**Brief:**
Only the pictures are to be dropped, and the rest of the data should be copied exactly.

**Given data:**

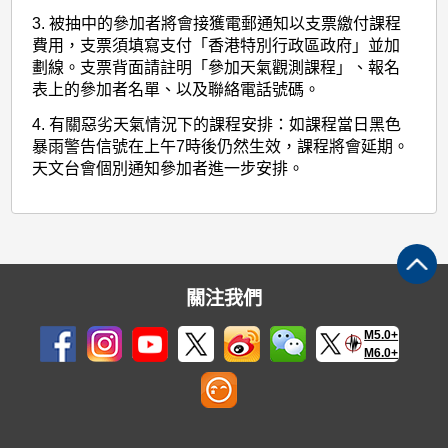
3. 被抽中的參加者將會接獲電郵通知以支票繳付課程
費用，支票須填寫支付「香港特別行政區政府」並加
劃線。支票背面請註明「參加天氣觀測課程」、報名
表上的參加者名單、以及聯絡電話號碼。
4. 有關惡劣天氣情況下的課程安排：如課程當日黑色
暴雨警告信號在上午7時後仍然生效，課程將會延期。
天文台會個別通知參加者進一步安排。
關注我們
M5.0+
M6.0+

**Response to this exercise:**
3. 被抽中的參加者將會接獲電郵通知以支票繳付課程
費用，支票須填寫支付「香港特別行政區政府」並加
劃線。支票背面請註明「參加天氣觀測課程」、報名
表上的參加者名單、以及聯絡電話號碼。
4. 有關惡劣天氣情況下的課程安排：如課程當日黑色
暴雨警告信號在上午7時後仍然生效，課程將會延期。
天文台會個別通知參加者進一步安排。
關注我們
M5.0+
M6.0+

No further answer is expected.